··· Exercise materials

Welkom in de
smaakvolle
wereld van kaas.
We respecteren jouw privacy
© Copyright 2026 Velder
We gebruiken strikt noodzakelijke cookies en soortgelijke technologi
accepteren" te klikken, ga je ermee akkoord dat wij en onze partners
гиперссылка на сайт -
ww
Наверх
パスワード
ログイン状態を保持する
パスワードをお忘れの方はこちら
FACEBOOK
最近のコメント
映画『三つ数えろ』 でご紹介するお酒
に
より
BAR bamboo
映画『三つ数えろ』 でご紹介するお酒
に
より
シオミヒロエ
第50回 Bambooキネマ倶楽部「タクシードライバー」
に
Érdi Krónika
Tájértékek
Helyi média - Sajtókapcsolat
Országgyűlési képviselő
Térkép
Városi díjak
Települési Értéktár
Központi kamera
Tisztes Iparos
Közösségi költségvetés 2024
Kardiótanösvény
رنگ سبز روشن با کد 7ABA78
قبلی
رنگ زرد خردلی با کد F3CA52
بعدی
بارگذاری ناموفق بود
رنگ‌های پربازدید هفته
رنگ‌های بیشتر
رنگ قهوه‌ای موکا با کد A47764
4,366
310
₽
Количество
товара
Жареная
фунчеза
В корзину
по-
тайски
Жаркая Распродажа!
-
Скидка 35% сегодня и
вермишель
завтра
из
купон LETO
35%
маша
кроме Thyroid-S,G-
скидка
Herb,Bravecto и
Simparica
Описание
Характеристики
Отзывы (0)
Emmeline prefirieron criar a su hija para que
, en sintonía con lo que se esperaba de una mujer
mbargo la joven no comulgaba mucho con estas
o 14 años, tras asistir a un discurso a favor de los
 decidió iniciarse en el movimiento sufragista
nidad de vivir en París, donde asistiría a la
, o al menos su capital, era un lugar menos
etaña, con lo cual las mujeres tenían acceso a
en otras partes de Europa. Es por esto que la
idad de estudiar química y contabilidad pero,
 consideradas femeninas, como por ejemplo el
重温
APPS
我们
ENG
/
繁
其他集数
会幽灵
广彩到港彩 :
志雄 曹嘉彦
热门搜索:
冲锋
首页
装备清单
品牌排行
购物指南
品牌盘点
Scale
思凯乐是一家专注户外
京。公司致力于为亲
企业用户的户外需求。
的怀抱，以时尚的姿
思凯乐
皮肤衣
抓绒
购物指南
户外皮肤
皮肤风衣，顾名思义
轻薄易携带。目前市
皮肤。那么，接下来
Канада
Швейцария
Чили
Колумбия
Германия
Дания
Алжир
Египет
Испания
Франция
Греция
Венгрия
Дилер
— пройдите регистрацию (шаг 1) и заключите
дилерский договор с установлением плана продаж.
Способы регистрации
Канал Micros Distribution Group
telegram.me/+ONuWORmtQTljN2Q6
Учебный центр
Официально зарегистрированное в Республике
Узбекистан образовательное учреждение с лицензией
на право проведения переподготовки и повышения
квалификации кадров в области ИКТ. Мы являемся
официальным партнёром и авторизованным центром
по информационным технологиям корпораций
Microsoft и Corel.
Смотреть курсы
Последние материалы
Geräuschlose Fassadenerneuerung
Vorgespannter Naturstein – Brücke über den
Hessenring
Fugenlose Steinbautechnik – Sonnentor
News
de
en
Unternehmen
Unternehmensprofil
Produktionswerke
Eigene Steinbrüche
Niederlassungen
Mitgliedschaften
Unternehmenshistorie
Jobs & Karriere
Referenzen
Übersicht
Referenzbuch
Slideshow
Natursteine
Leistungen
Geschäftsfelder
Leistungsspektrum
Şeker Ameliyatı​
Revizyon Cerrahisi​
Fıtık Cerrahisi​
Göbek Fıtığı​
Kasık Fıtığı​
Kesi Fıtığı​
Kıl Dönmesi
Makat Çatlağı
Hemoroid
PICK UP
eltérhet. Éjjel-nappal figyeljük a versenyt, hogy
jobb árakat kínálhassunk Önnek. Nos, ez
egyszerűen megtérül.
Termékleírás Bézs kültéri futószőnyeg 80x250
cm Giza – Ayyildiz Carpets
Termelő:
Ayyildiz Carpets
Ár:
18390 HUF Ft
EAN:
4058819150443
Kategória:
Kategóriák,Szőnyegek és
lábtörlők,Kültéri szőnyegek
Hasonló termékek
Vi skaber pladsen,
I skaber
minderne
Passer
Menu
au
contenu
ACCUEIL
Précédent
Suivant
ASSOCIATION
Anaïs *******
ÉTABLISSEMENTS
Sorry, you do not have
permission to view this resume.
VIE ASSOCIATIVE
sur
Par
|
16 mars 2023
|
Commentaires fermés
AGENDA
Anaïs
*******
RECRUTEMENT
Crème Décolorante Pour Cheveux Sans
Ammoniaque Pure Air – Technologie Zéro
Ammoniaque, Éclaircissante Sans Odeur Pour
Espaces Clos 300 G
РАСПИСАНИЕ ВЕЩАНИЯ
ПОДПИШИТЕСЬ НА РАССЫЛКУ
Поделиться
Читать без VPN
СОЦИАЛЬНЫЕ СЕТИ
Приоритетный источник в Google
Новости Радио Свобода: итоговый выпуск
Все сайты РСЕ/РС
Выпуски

······

### What needs to be done
No line should appear in the answer except those from the one containing "ÉTABLISSEMENTS" through the last line of the listing, each retyped exactly.

### Reply to the task
ÉTABLISSEMENTS
Sorry, you do not have
permission to view this resume.
VIE ASSOCIATIVE
sur
Par
|
16 mars 2023
|
Commentaires fermés
AGENDA
Anaïs
*******
RECRUTEMENT
Crème Décolorante Pour Cheveux Sans
Ammoniaque Pure Air – Technologie Zéro
Ammoniaque, Éclaircissante Sans Odeur Pour
Espaces Clos 300 G
РАСПИСАНИЕ ВЕЩАНИЯ
ПОДПИШИТЕСЬ НА РАССЫЛКУ
Поделиться
Читать без VPN
СОЦИАЛЬНЫЕ СЕТИ
Приоритетный источник в Google
Новости Радио Свобода: итоговый выпуск
Все сайты РСЕ/РС
Выпуски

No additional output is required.